La poesía es eso que te atrapa algo, el hígado, un pulmón, el bazo, no sé, algo ahí dentro y te lo retuerce de belleza, de dolor, de estupor o de lo indefinible. Sobre todo cuando la edad no te deja saber, hay un momento en el que te puede ocurrir, es un fogonazo, una revelación, si no lo has sentido entonces estás perdido, serás siempre como no debías ser.
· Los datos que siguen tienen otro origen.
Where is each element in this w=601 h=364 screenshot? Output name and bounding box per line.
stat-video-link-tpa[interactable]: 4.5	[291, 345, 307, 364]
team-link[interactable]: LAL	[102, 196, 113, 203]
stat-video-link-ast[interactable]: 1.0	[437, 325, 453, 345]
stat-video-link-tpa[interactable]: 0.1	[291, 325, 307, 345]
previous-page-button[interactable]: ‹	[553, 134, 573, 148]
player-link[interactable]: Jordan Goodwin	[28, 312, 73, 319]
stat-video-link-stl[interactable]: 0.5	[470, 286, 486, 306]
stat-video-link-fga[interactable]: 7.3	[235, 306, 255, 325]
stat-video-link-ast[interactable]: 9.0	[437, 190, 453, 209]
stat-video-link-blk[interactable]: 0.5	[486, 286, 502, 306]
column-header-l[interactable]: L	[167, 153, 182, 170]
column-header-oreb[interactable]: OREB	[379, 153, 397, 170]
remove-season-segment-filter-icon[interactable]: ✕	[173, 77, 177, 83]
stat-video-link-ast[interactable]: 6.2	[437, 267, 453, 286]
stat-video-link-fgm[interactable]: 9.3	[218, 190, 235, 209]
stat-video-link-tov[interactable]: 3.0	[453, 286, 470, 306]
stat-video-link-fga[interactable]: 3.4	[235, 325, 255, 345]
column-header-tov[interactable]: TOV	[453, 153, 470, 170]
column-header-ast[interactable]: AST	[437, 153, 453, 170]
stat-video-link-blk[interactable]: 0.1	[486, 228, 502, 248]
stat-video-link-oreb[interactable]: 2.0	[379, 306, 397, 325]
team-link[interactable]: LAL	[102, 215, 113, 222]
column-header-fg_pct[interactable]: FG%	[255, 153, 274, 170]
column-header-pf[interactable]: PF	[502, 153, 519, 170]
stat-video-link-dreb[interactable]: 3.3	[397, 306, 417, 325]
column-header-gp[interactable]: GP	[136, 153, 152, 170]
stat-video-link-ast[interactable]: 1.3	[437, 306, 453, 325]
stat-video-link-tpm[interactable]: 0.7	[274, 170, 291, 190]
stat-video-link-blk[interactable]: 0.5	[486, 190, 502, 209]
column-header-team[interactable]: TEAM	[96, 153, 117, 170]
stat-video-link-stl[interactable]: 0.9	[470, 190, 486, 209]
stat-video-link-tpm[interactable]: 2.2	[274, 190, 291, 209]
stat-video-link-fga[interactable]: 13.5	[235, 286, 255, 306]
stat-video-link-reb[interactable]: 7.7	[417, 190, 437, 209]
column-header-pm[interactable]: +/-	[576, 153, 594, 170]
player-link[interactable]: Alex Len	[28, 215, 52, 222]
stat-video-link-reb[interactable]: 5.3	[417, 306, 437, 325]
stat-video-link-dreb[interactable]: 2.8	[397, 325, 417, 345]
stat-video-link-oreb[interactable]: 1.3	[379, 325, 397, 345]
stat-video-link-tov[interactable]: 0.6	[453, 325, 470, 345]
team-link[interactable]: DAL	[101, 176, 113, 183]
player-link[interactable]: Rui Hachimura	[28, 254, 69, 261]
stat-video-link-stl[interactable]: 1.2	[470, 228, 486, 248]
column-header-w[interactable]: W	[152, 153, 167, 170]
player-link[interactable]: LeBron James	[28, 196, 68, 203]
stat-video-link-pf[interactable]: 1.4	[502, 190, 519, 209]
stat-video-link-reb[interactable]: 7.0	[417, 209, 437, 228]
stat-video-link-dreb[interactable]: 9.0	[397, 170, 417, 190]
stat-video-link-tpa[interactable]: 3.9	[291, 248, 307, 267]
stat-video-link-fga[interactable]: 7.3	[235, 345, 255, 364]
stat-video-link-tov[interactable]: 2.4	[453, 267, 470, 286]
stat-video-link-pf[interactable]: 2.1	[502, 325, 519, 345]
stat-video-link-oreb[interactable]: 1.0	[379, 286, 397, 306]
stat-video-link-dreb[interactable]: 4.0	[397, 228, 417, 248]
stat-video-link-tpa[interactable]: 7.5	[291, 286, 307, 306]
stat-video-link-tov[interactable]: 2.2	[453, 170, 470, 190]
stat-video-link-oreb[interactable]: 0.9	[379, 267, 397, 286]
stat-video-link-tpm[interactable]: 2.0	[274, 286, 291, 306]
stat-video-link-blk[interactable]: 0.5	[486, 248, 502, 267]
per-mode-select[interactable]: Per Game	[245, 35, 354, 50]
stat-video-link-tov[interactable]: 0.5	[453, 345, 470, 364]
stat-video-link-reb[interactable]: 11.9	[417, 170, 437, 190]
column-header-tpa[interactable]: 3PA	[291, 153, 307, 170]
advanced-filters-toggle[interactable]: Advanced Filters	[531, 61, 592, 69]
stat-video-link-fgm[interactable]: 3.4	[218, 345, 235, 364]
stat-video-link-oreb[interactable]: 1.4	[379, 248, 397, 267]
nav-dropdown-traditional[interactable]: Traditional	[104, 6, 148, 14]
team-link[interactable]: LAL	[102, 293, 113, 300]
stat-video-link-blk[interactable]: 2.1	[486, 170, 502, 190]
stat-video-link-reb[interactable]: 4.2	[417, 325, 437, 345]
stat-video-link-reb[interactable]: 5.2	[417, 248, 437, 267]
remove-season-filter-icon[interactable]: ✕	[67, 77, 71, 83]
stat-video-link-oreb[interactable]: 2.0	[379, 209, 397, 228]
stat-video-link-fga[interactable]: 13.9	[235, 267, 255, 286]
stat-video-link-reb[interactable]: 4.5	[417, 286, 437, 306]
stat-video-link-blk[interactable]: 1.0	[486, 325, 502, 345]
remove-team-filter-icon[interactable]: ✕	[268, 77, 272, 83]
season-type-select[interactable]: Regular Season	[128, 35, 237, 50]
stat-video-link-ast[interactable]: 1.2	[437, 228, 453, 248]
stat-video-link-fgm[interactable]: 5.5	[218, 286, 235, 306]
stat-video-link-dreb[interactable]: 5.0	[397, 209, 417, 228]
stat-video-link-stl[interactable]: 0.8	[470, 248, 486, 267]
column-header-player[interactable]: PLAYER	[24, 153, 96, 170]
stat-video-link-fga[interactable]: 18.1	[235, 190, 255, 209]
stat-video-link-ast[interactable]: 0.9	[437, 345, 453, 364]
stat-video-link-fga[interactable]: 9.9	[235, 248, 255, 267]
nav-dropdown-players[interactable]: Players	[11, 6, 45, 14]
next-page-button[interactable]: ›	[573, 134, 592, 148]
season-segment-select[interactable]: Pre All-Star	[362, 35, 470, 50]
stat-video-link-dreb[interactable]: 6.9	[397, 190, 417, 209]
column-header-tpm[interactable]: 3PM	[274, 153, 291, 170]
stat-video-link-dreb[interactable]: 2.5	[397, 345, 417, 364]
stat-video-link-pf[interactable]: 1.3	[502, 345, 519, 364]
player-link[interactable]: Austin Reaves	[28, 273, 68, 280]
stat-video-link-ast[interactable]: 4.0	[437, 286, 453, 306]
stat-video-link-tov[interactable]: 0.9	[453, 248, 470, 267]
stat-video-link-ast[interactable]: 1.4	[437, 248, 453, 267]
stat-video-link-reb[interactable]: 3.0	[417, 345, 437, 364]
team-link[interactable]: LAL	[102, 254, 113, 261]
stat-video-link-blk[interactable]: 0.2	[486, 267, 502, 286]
Digo pronto, antes que el cinismo, los rencores, el miedo no te dejen ver más allá de los agravios de la vida.
Cuento esto porque sí, pasé muchas noches en tabernas, en bares tristes y alegres, en clubs medio oscuros o mal iluminados, en cabarés donde sonaban músicas y corría la ginebra y otras sustancias que cambiaban lo gris por destellos de algo parecido a la alegría. Después las mañanas eran duras, no terminaban nunca, el trabajo se alargaba pero a la noche, vuelta, a lo oscuro. En aquellos tiempos escuché esta canción que no puedo dejar de recordar sin una nostalgia que me muerde la nuca y más abajo. ¿Dónde iremos a parar si se acaba Balderrama? Nos fuimos al carajo. La poesía te salta a la cara cuando menos te lo esperas.